What book made you feel like you have read something completely different from everyone else
Posted on 21st of October, 2019


One book that springs to mind is Lolita and the character of Humbert Humbert in particular. I don't think I've ever watched the movies, but like everyone else I've always heard about the story, so I thought I knew what to expect when I finally got around to reading the book. Well, I seem to recall that everyone always had praise for Humbert and called him a sympathetic character despite the horrible things that he does. That is most certainly not the impression that I got when I read the book and I had a tough time finishing it because I disliked Humbert so much. I could not muster up an ounce of pity for the man as he did nothing except obsess over Lolita, judge other people and generally just act like a jerk. Don't even get me started on his sinister plans for Lolita and their children.

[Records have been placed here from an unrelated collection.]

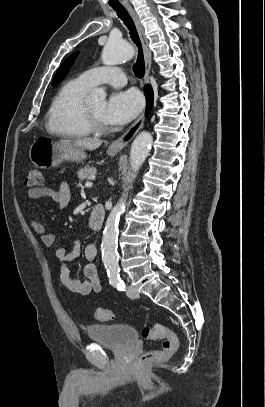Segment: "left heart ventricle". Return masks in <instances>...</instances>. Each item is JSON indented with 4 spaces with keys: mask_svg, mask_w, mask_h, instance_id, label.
I'll use <instances>...</instances> for the list:
<instances>
[{
    "mask_svg": "<svg viewBox=\"0 0 265 407\" xmlns=\"http://www.w3.org/2000/svg\"><path fill=\"white\" fill-rule=\"evenodd\" d=\"M88 107L104 126H108V123L104 119V109H105L104 102H96L88 105Z\"/></svg>",
    "mask_w": 265,
    "mask_h": 407,
    "instance_id": "obj_1",
    "label": "left heart ventricle"
}]
</instances>
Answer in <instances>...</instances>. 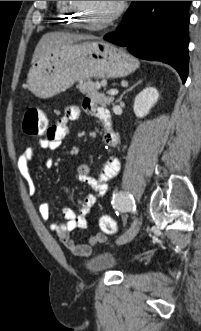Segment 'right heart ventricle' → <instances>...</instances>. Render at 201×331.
<instances>
[{
	"mask_svg": "<svg viewBox=\"0 0 201 331\" xmlns=\"http://www.w3.org/2000/svg\"><path fill=\"white\" fill-rule=\"evenodd\" d=\"M59 19L66 22L65 26L72 27L77 25L76 12L71 8L70 1H56Z\"/></svg>",
	"mask_w": 201,
	"mask_h": 331,
	"instance_id": "right-heart-ventricle-1",
	"label": "right heart ventricle"
}]
</instances>
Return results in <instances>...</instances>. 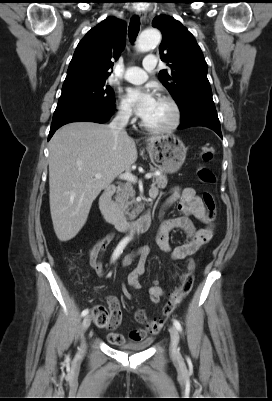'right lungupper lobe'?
<instances>
[{
  "instance_id": "obj_1",
  "label": "right lung upper lobe",
  "mask_w": 272,
  "mask_h": 401,
  "mask_svg": "<svg viewBox=\"0 0 272 401\" xmlns=\"http://www.w3.org/2000/svg\"><path fill=\"white\" fill-rule=\"evenodd\" d=\"M125 42L126 24L115 17L88 31L74 52L62 90L106 80Z\"/></svg>"
}]
</instances>
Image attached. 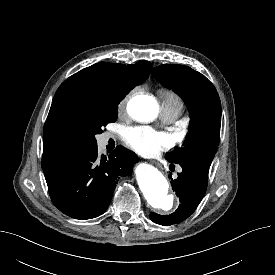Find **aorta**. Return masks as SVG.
Segmentation results:
<instances>
[{
    "label": "aorta",
    "instance_id": "1",
    "mask_svg": "<svg viewBox=\"0 0 275 275\" xmlns=\"http://www.w3.org/2000/svg\"><path fill=\"white\" fill-rule=\"evenodd\" d=\"M127 110L133 119L139 122H150L158 115L159 106L154 97L140 94L129 101ZM135 173L148 204L155 209L170 210L174 197L168 193L169 184L163 174L149 164L138 165Z\"/></svg>",
    "mask_w": 275,
    "mask_h": 275
}]
</instances>
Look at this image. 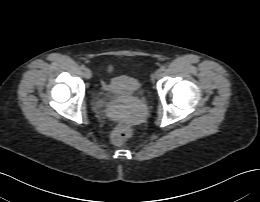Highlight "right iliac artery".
I'll return each instance as SVG.
<instances>
[{"instance_id": "1", "label": "right iliac artery", "mask_w": 260, "mask_h": 202, "mask_svg": "<svg viewBox=\"0 0 260 202\" xmlns=\"http://www.w3.org/2000/svg\"><path fill=\"white\" fill-rule=\"evenodd\" d=\"M80 69H82V70L86 69L85 65H81Z\"/></svg>"}]
</instances>
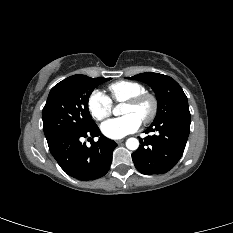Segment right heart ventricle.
<instances>
[{
    "mask_svg": "<svg viewBox=\"0 0 233 233\" xmlns=\"http://www.w3.org/2000/svg\"><path fill=\"white\" fill-rule=\"evenodd\" d=\"M108 92V98L112 103H122L138 94L146 92V89L144 85L138 82L121 80L111 83L108 86Z\"/></svg>",
    "mask_w": 233,
    "mask_h": 233,
    "instance_id": "obj_1",
    "label": "right heart ventricle"
}]
</instances>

Maybe everyone else has read a different version of the book or something? I don't know, but it feels like that sometimes when I hear or read other discussions about Lolita.
One of my professors in university saw me reading Starship Troopers right after the movie came out and asked me if I knew what it was really about. I proudly told him that Heinlein was obviously parodying facism and making fun of military culture and that these subtleties went straight over the director's head when the movie was made. The professor then pointed out to me that Heinlein was in actual fact being critical of democracy and making a point that nobody deserves a vote purely because of automatic citizenship due to birth. This kind of blew my mind because it was so at odds with the way that democracy works in our country. Heinlein was American himself, so I don't know where he came up with this believe and then managed to hide it so cleverly in his book that nobody else appears to have picked up on it.
Mary Shelley's Frankenstein has been one of those books for me. Everyone I ask describes it as a book that warns people away from playing god and trying to create life, but that's not how I see it at all. To me it is a very pro scientific story that only cautions people to take responsibility for their actions instead of running away from them. Not many seem to share that viewpoint and that's ok with me.
I'm shocked that people all appear to think that The Handmaid's Tale is just a simplistic feminist story telling people that all men are evil. If you read the book it is very clear that yes, there are evil men in the world, but they are helped by equally evil women who have no qualms oppressing their sisters for their own gain. To me this makes the story even more chilling, but it sometimes feels like I'm the only one reading too much into this book.
I'm not going to go into too much detail here because I'm tired and it's late, but it continually irks me how many people completely misunderstood The Prince by Machiavelli. The author was trolling people long before the word even existed and everyone still falls for it to this very day.